When the registration is complete, the end-user’s browser will display a confirmation page with a “Confirm” button. When the end-user clicks this button, the verification process will start on Signicat’s server.

While authentication with the MobileID app is ongoing, Signicat’s server will poll the status of the ongoing authentication process by executing a call to the STATUS_URL.

When the authentication is complete in the MobileID app, Signicat’s server will detect it and start the verification process with the customer’s backend by redirecting a response (depending on the protocol, see below) to CUSTOMER_REDIRECT_URL.

Verify operation and notify customer’s app
When the end-user clicks the “Confirm” button, the response containing the deviceId of the MobileID App that has just been registered has to be obtained from Signicat’s server.

Depending on the protocol used, a different sequence of calls will need to be executed in order to verify the response and obtain the deviceId. See our Operation verification guide for the request and response structure for both OIDC and SAML.

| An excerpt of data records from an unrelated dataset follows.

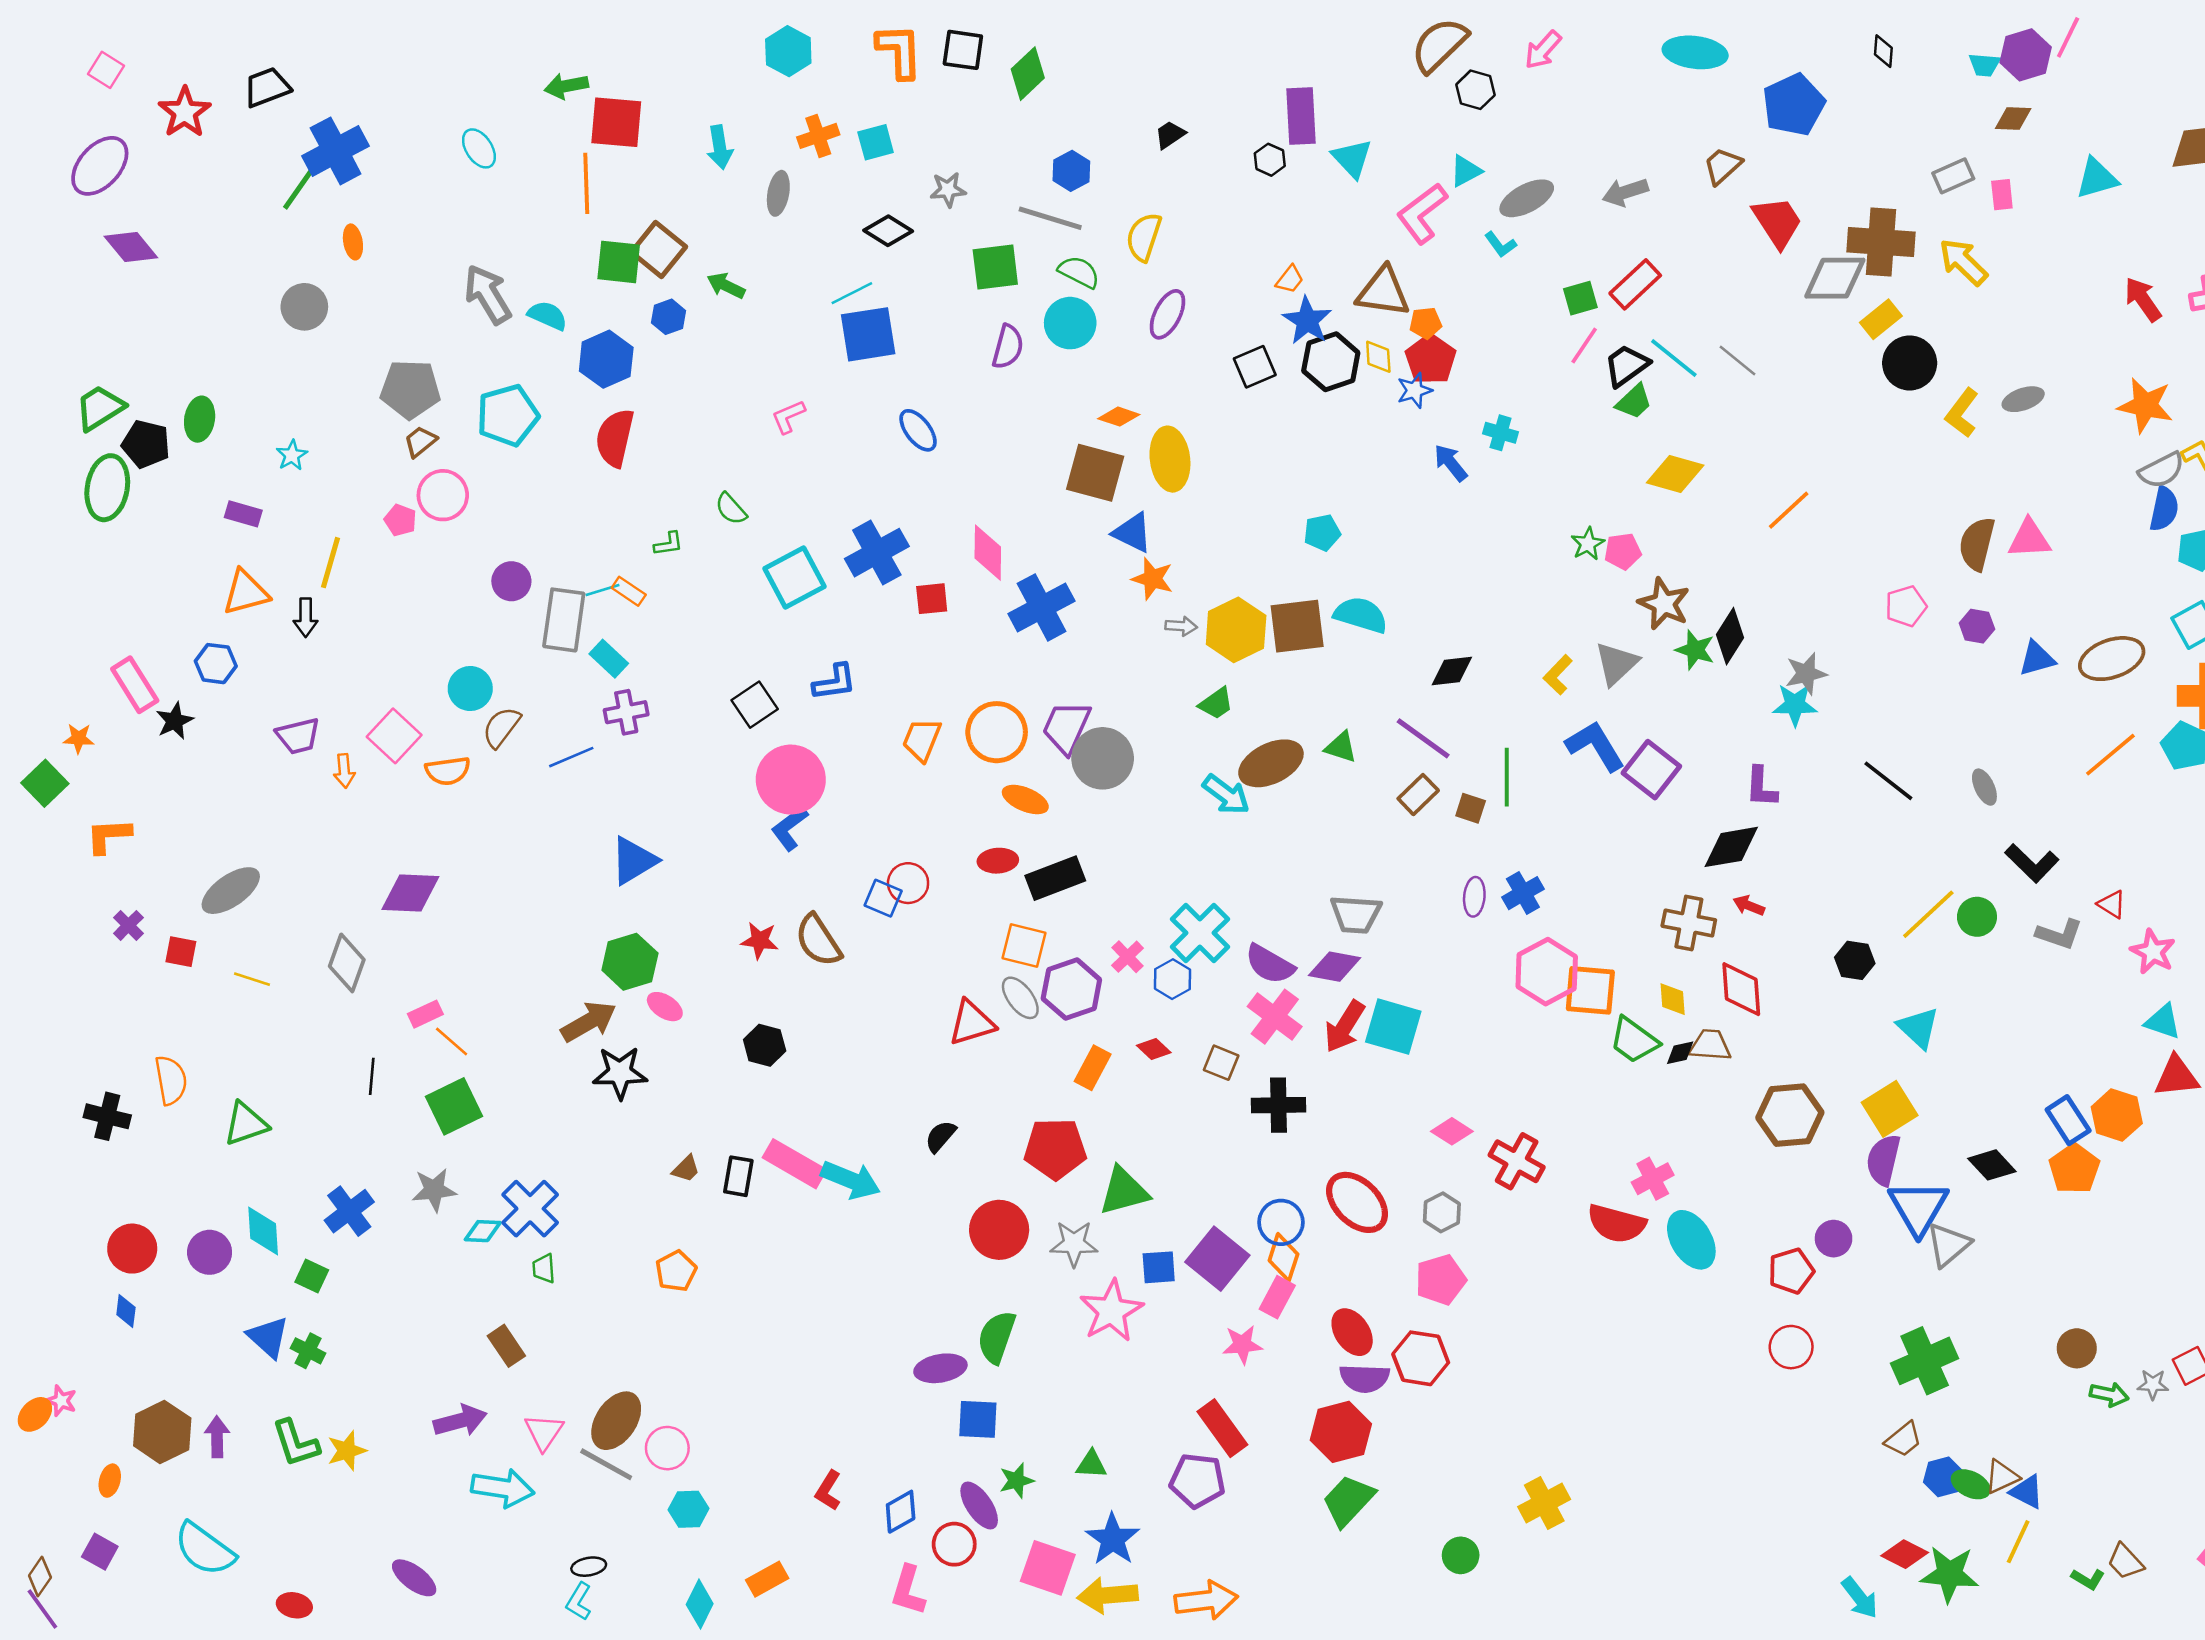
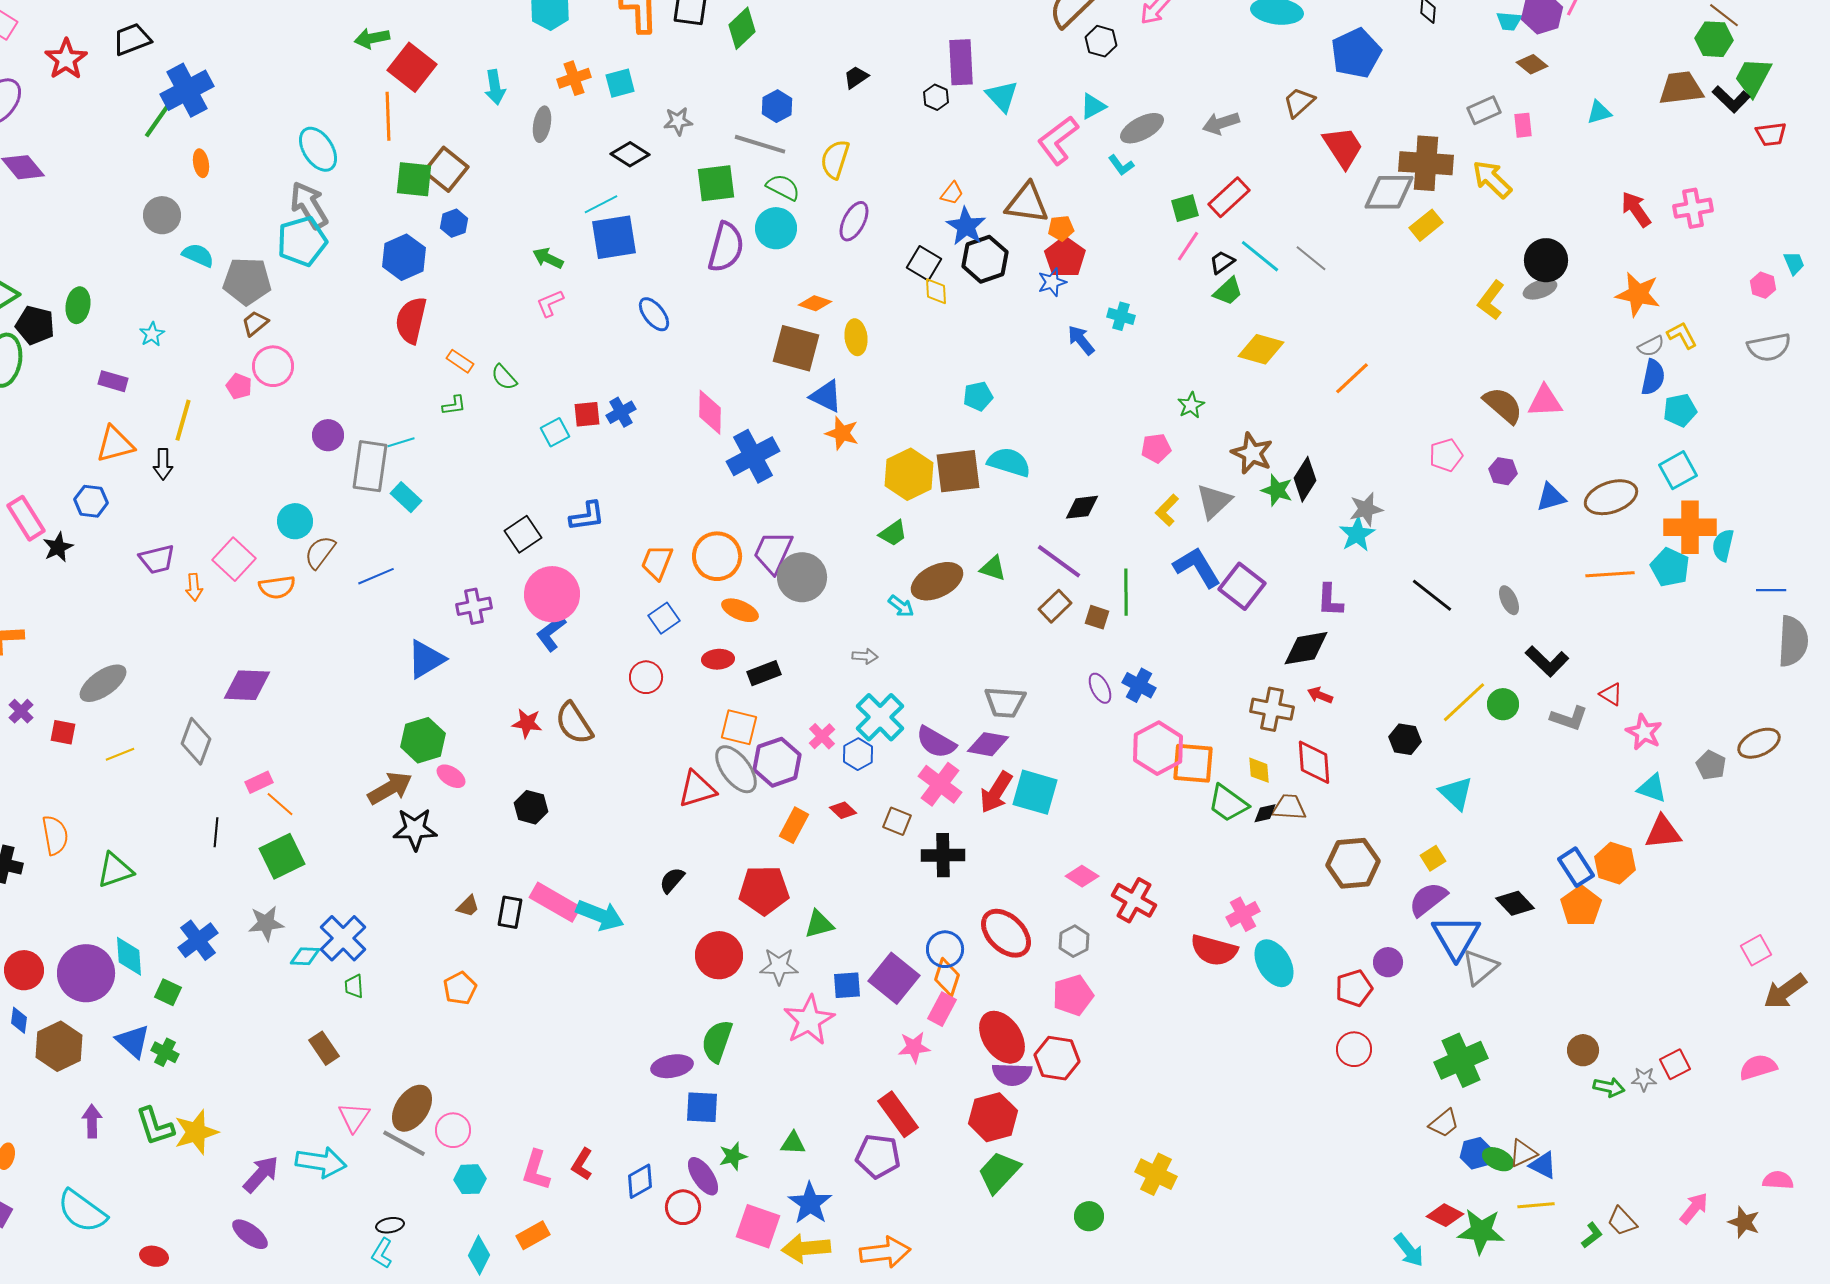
brown diamond: (2013, 118) -> (1532, 64), turned 36
red square: (616, 122) -> (412, 67), turned 33
cyan ellipse: (479, 148) -> (318, 149), moved, size x1.4
cyan triangle: (2097, 178) -> (1599, 112), size x0.7
green arrow: (726, 286) -> (548, 258), moved
cyan semicircle: (548, 316) -> (198, 255), moved
purple semicircle: (1008, 347) -> (726, 247), size x1.4
yellow diamond: (1378, 357) -> (936, 291), moved
black circle: (1910, 363) -> (1546, 260), moved
black trapezoid: (1626, 365) -> (1222, 262), size x0.7
black square: (1255, 367) -> (924, 263), turned -36
cyan pentagon: (508, 415) -> (302, 241), moved
yellow ellipse: (1170, 459) -> (856, 337), size x0.7
gray semicircle: (2162, 470) -> (1651, 346), size x0.7
brown semicircle: (1977, 544) -> (1503, 405), turned 117
pink pentagon: (1623, 551) -> (1156, 448), moved
blue cross: (877, 553) -> (621, 412), size x0.6
cyan square: (795, 577) -> (555, 432), size x0.6
orange rectangle: (629, 591) -> (460, 361), moved
red square: (932, 599) -> (587, 414), moved
gray arrow: (1181, 626) -> (865, 656), moved
cyan star: (1795, 705) -> (1357, 534), turned -30
purple cross: (626, 712) -> (474, 606), moved
orange line: (2110, 755) -> (1610, 574), turned 36
cyan arrow: (1226, 795) -> (901, 606), size x0.7
black rectangle: (1055, 878) -> (764, 673), size x0.7
blue cross: (1523, 893) -> (1139, 685), turned -32
purple ellipse: (1474, 897) -> (1100, 688), turned -32
blue square: (883, 898) -> (664, 618), moved, turned 32
yellow line: (252, 979) -> (120, 754), turned -40
gray ellipse: (1020, 998) -> (736, 769), size x1.4
yellow square: (1890, 1109) -> (1433, 858), size x0.6
purple semicircle: (1883, 1160) -> (1428, 899), turned 39
green triangle: (1124, 1191) -> (819, 924), size x0.7
purple circle: (210, 1252) -> (86, 973), size x1.6
red ellipse: (1352, 1332) -> (1002, 1037), size x1.4
purple arrow: (460, 1421) -> (261, 1174), moved, turned -33
brown hexagon: (162, 1432) -> (59, 1046), moved
yellow star: (347, 1451) -> (196, 1132), size x1.4
yellow cross: (1544, 1503) -> (1156, 1174), turned -36
yellow line: (2018, 1542) -> (1536, 1205), turned 60
green L-shape: (2088, 1579) -> (1592, 1235), turned -68
pink L-shape: (908, 1590) -> (536, 1170), moved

Once the deviceId is obtained, the customer can tie it to the userId in a persistent manner.

Upon execution of a request to the COMPLETE_URL, a response containing the deviceId has to be obtained from Signicat’s server.

Depending on the protocol used, a different sequence of calls will need to be executed in order to verify the response and obtain the deviceId. See our Operation verification guide for the request and response structure for both OIDC and SAML.

Once the deviceId is obtained, the customer’s backend will then inform the user (via browser) that authentication has been carried out.

The videos below show the processes of web-to-app registration and authentication from the end-user perspective.

MobileID app: Web-to-app registration

 

MobileID app: Web-to-app authentication

 

Frequently asked questions (FAQ)

Question Answer
Can the MobileID app be used on a mobile device without a fingerprint reader? Yes, the user will then use a PIN code.
What is the difference between using the MobileID app and enabling native fingerprint support from the OS in your application? Signicat registers the phone as an authentication device and binds the user to the phone and fingerprint (or PIN). The connection between the phone and the server is encrypted and securely handled by Signicat using award-winning technology.
Can the MobileID app be used with Microsoft Surface? No. Only Android and iOS devices are supported.
Does the MobileID app support OIDC and SAML2? Yes
Does the customer need to have SignicatID (SCID)? No, the MobileID app will operate without SignicatID. But SignicatID can be configured to use the MobileID app as an authenticator.
How is this related to the MobileID in-app solution? The MobileID app is a standalone mobile app that can be used as an authenticator. The MobileID in-app solution provides an API which allows merchants to implement strong customer authentication in their existing mobile apps.
Who publishes the MobileID app? Signicat AS is the publisher. Going forward, Signicat is considering creating soft-branded apps, where a merchant can be the publisher.